Now, should we call that kind of environmentally-driven calibration and scaffolding of evolved adaptations a form of ‘learning’? It is in some ways, but in other ways, the term ‘learning’ would distract attention away from the fact that we’re talking about a rich suite of evolved adaptations that are adapting to cross-generational regularities in the world (e.g. gravity, time, space, causality, the structure of optic flow in visual input, and many game-theoretic regularities of social and sexual interaction) -- rather than to novel variants or to cultural traditions.
Also, if we take such co-determination of brain structure by genome and environmental regularities as just another form of ‘learning’, we’re tempted to ignore the last several decades of evolutionary functional analysis of the psychological adaptations that do reliably develop in mature adults across thousands of species. In practice, labeling something ‘learned’ tends to foreclose any evolutionary-functional analysis of why it works the way it works. (For example, the still-common assumption that jealousy is a ‘learned behavior’ obscured the functional differences and sex differences between sexual jealousy and resource/emotional jealousy).

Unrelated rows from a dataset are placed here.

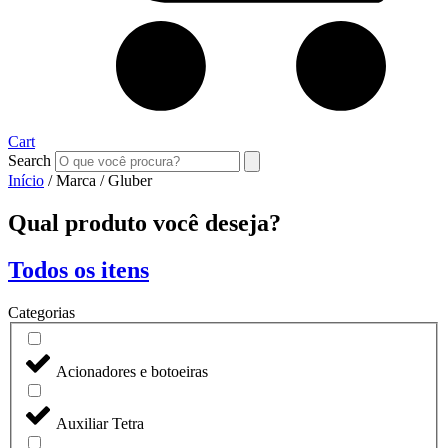
Cart
Search
Início
/ Marca / Gluber
Qual produto você deseja?
Todos os itens
Categorias
Acionadores e botoeiras
Auxiliar Tetra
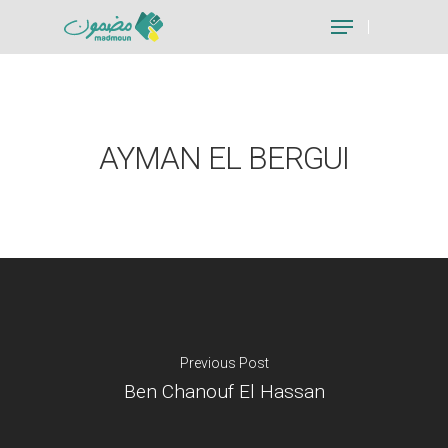
Hit enter to search or ESC to close
AYMAN EL BERGUI
Previous Post
Ben Chanouf El Hassan
Je suis un particu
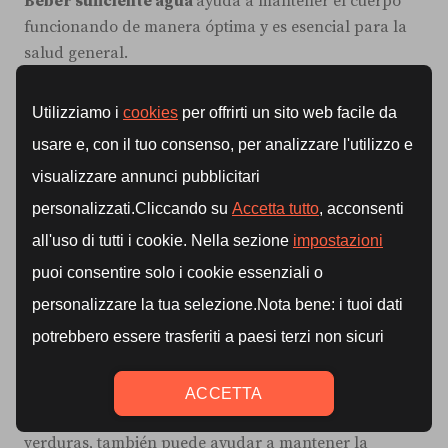
Beber suficiente agua
ayuda a mantener el cuerpo
funcionando de manera óptima y es esencial para la
salud general.
La deshidratación puede afectar negativamente el
rendimiento físico, la recuperación muscular y la
pérdida de grasa.
Se recomienda beber al menos
2 litros de agua al día
,
pero esta cantidad puede variar según la actividad
física, el clima y otros factores individuales.
Escuchar
las señales del cuerpo
y asegurarse de
mantenerse hidratado durante todo el día es
fundamental.
Incluir alimentos ricos en agua, como frutas y
verduras, también puede ayudar a mantener la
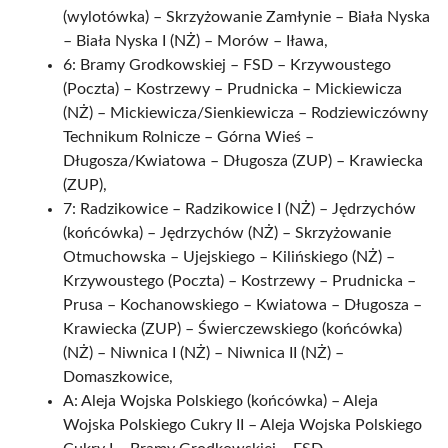
(wylotówka) – Skrzyżowanie Zamłynie – Biała Nyska
– Biała Nyska I (NŻ) – Morów – Iława,
6: Bramy Grodkowskiej – FSD – Krzywoustego
(Poczta) – Kostrzewy – Prudnicka – Mickiewicza
(NŻ) – Mickiewicza/Sienkiewicza – Rodziewiczówny
Technikum Rolnicze – Górna Wieś –
Długosza/Kwiatowa – Długosza (ZUP) – Krawiecka
(ZUP),
7: Radzikowice – Radzikowice I (NŻ) – Jędrzychów
(końcówka) – Jędrzychów (NŻ) – Skrzyżowanie
Otmuchowska – Ujejskiego – Kilińskiego (NŻ) –
Krzywoustego (Poczta) – Kostrzewy – Prudnicka –
Prusa – Kochanowskiego – Kwiatowa – Długosza –
Krawiecka (ZUP) – Świerczewskiego (końcówka)
(NŻ) – Niwnica I (NŻ) – Niwnica II (NŻ) –
Domaszkowice,
A: Aleja Wojska Polskiego (końcówka) – Aleja
Wojska Polskiego Cukry II – Aleja Wojska Polskiego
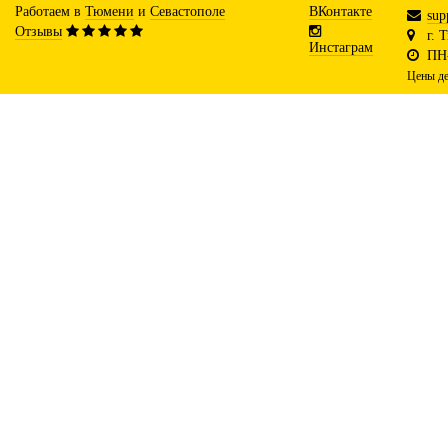
Работаем в
Тюмени
и
Севастополе
ВКонтакте
sup
Отзывы
г. 
Инстаграм
ПН-
Цены де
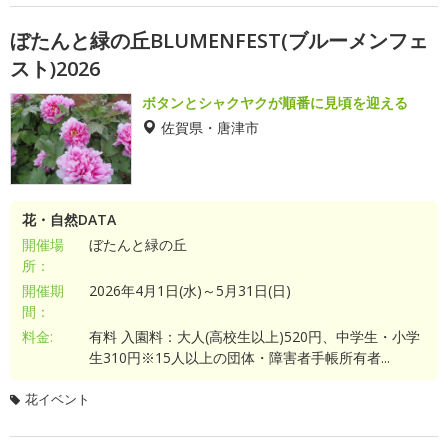
ぼたんと緑の丘BLUMENFEST(ブルーメンフェ
スト)2026
ボタンとシャクヤクが順番に見頃を迎える
佐賀県・唐津市
花・自然DATA
開催場
ぼたんと緑の丘
所：
開催期
2026年4月1日(水)～5月31日(日)
間：
料金:
有料 入園料：大人(高校生以上)520円、中学生・小学
生310円※15人以上の団体・障害者手帳所有者...
花イベント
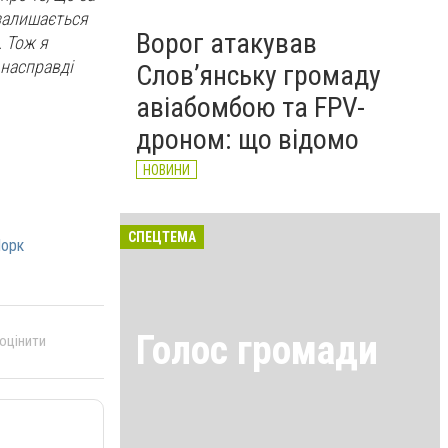
 залишається
Ворог атакував
. Тож я
 насправді
Слов’янську громаду
авіабомбою та FPV-
дроном: що відомо
НОВИНИ
СПЕЦТЕМА
орк
Голос громади
 оцінити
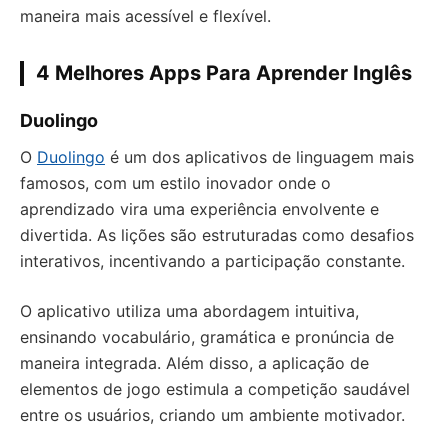
maneira mais acessível e flexível.
4 Melhores Apps Para Aprender Inglês
Duolingo
O
Duolingo
é um dos aplicativos de linguagem mais
famosos, com um estilo inovador onde o
aprendizado vira uma experiência envolvente e
divertida. As lições são estruturadas como desafios
interativos, incentivando a participação constante.
O aplicativo utiliza uma abordagem intuitiva,
ensinando vocabulário, gramática e pronúncia de
maneira integrada. Além disso, a aplicação de
elementos de jogo estimula a competição saudável
entre os usuários, criando um ambiente motivador.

As an analogy, the genome specifies some details about how the lungs grow—but lung growth depends on environmental regularities such as the existence of oxygen and nitrogen at certain concentrations and pressures in the atmosphere; without those gasses, lungs don’t grow right. Does that mean the lungs ‘learn’ their structure from atmosphere gasses rather than just from the information in the genome? I think that would be a peculiar way to look at it.
The key issue is that there’s a fundamental asymmetry between the information in the genome and the information in the environment: the genome adapts to promote the reliable development of complex functional adaptations that take advantage of environmental regularities, but the environmental regularities doesn’t adapt in that way to help animals survive and reproduce (e.g. time, gravity, causality, and optic flow don’t change to make organismic development easier or more reliable).
Thus, if we’re serious about understanding the functional design of human brains, minds, and values, I think it’s often more fruitful to focus on the genomic side of development, rather than the environmental side (or the ‘learning’ side, as usually construed). (Of course, with the development of cumulative cultural traditions in our species in the last hundred thousand years or so, a lot more adaptively useful information is stored out in the environment—but most of the fundamental human values that we’d want our AIs to align with are shared across most mammalian species, and are not unique to humans with culture.)